3) Determining a maximum duration for which the pupil location is continuously centered in the eye based on the pupil location in the third video subsection

Maximum duration of pupil position at third other position of same non-eye center

And, determining a maximum pupil area in the third video subsection

And minimum pupil area

Determining a maximum pupil area in a maximum duration time period during which a pupil location is continuously centered in an eye

And minimum pupil area

That is to say, the position of the nozzle is,

and determining the pupil position and the pupil area in each frame of the third video subsegment.

Comparing the pupils of the front and rear framesAnd if the position of the hole is not changed, the pupil positions of the front frame and the back frame are not changed. And comparing the positions of the pupils of all frames in the third video subsegment to obtain all the frames with unchanged pupil positions. From all the frame segments, the frame segment with the pupil position as the eye center (namely the frame segment of the direct-view questioner) is determined, and the frame segment with the maximum number of frames is found from all the frame segments with the pupil position as the eye center, so that the time length of the frame segment is equal to

The maximum pupil area in the frame section is

At a minimum of

In a frame section where the pupil position is not the center of the eye, a frame section including the largest number of frames is found, and the duration of the frame section is then

Taking the maximum pupil area in all frames of the third video subsection as

At a minimum as

4) Will be provided with

All as time-of-attention features.

5) Will be provided with

Are all characterized by attention.

4. Will be provided with

And the attention time characteristic are taken as the time characteristic corresponding to any audio segment.

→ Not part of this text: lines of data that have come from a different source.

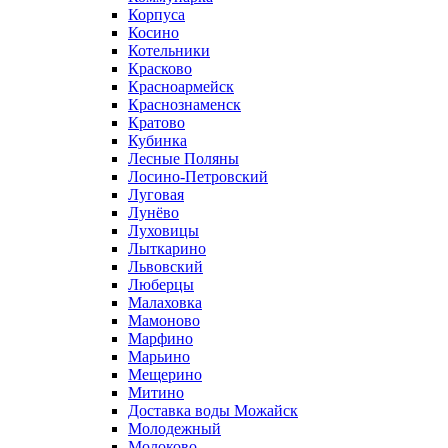
Корпуса
Косино
Котельники
Красково
Красноармейск
Краснознаменск
Кратово
Кубинка
Лесные Поляны
Лосино-Петровский
Луговая
Лунёво
Луховицы
Лыткарино
Львовский
Люберцы
Малаховка
Мамоново
Марфино
Марьино
Мещерино
Митино
Доставка воды Можайск
Молодежный
Молоково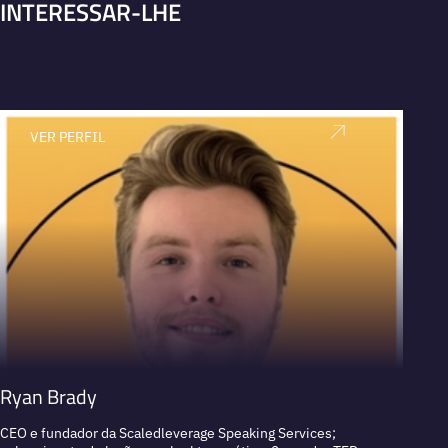
INTERESSAR-LHE
VER PERFIL
V
Ryan Brady
Chris
CEO e fundador da Scaledleverage Speaking Services;
Especi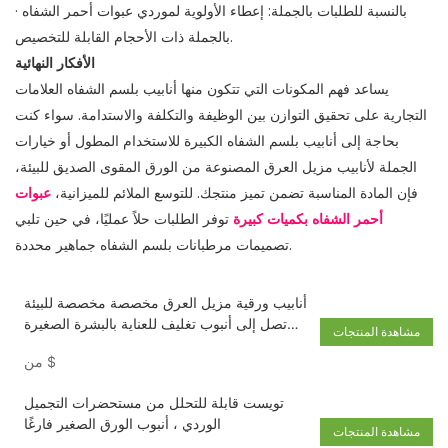
· بالنسبة للطلبات بالجملة: إعطاء الأولوية لموردي عبوات أحمر الشفاه
بالجملة ذات الأحجام القابلة للتخصيص.
الأفكار النهائية
يساعد فهم المكونات التي تتكون منها أنابيب بلسم الشفاه العلامات
التجارية على تحقيق التوازن بين الوظيفة والتكلفة والاستدامة. سواء كنت
بحاجة إلى أنابيب بلسم الشفاه الكبيرة للاستخدام المطول أو خيارات
الجملة لأنابيب مزيل العرق المصنوعة من الورق المقوى الصديق للبيئة،
فإن المادة المناسبة تضمن تميز منتجك. للتوسع الملائم للميزانية،
عبوات
أحمر الشفاه بكميات كبيرة
توفر الطلبات حلاً عمليًا، في حين تلبي
تصميمات مرطبانات بلسم الشفاه جماهير محددة.
أنابيب ورقية مزيل العرق مخصصة مخصصة للبيئة
تصل إلى أنبوب تغليف للعناية بالبشرة الصغيرة
مشاهدة المنتجات
بلسم الشفة الصغيرة
$
من
تويست قابلة للتحلل من مستحضرات التجميل
الوردي ، أنبوب الورق الصغير فارغًا
مشاهدة المنتجات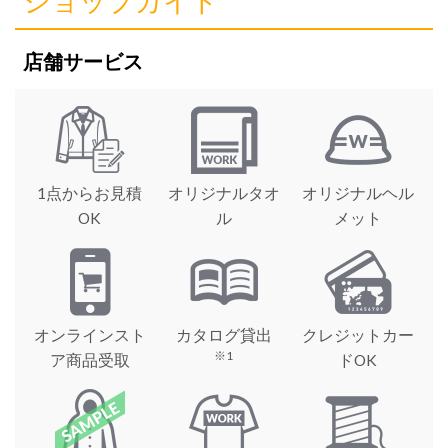
ショップガイド
店舗サービス
1点からお見積
オリジナルタオ
オリジナルヘル
OK
ル
メット
オンラインスト
カタログ貸出
クレジットカー
※1
ア商品受取
ドOK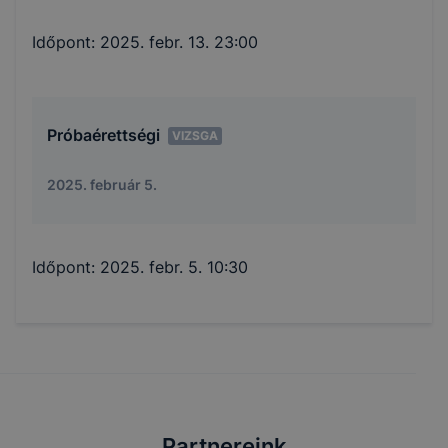
Időpont:
2025. febr. 13. 23:00
Próbaérettségi
VIZSGA
2025. február 5.
Időpont:
2025. febr. 5. 10:30
Partnereink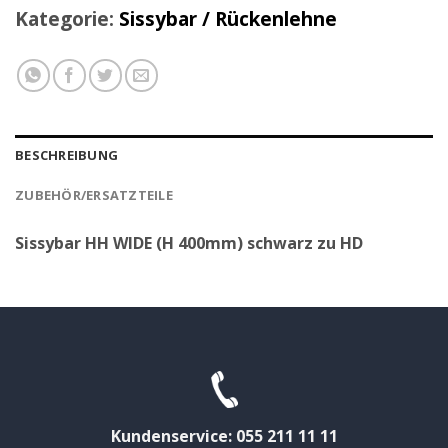
Kategorie:
Sissybar / Rückenlehne
BESCHREIBUNG
ZUBEHÖR/ERSATZTEILE
Sissybar HH WIDE (H 400mm) schwarz zu HD
Kundenservice: 055 211 11 11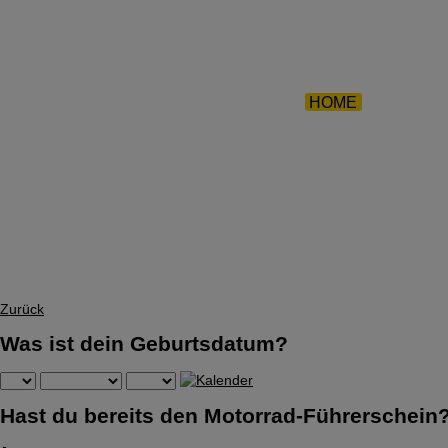
ZURÜCK 
HOME
|
TEAM
|
Zurück
Was ist dein Geburtsdatum?
Hast du bereits den Motorrad-Führerschein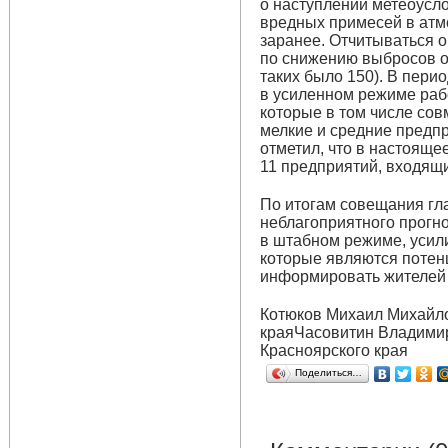
о наступлении метеоусл
вредных примесей в ат
заранее. Отчитываться 
по снижению выбросов о
таких было 150). В пери
в усиленном режиме раб
которые в том числе сов
мелкие и средние предпр
отметил, что в настоящ
11 предприятий, входящи
По итогам совещания гла
неблагоприятного прогн
в штабном режиме, усил
которые являются потен
информировать жителей
Котюков Михаил Михайл
краяЧасовитин Владими
Красноярского края
Поделиться…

I.e. the temporal characteristics of the audio segment i

5. And taking the attention behavior characteristic as the behavior characteristic corresponding to any audio segment.

I.e. the behaviour of the audio segment i is characterized by

And S104, carrying out depression detection on the facial video based on the speed of speech, the tone of speech, the semantics, the time characteristic, the behavior characteristic and the autonomic nerve signals to obtain a depression detection result.

In particular, the method comprises the following steps of,

and S104-1, determining a corresponding weight value according to the speech speed, the tone, the semantics, the time characteristic and the behavior characteristic of each audio segment.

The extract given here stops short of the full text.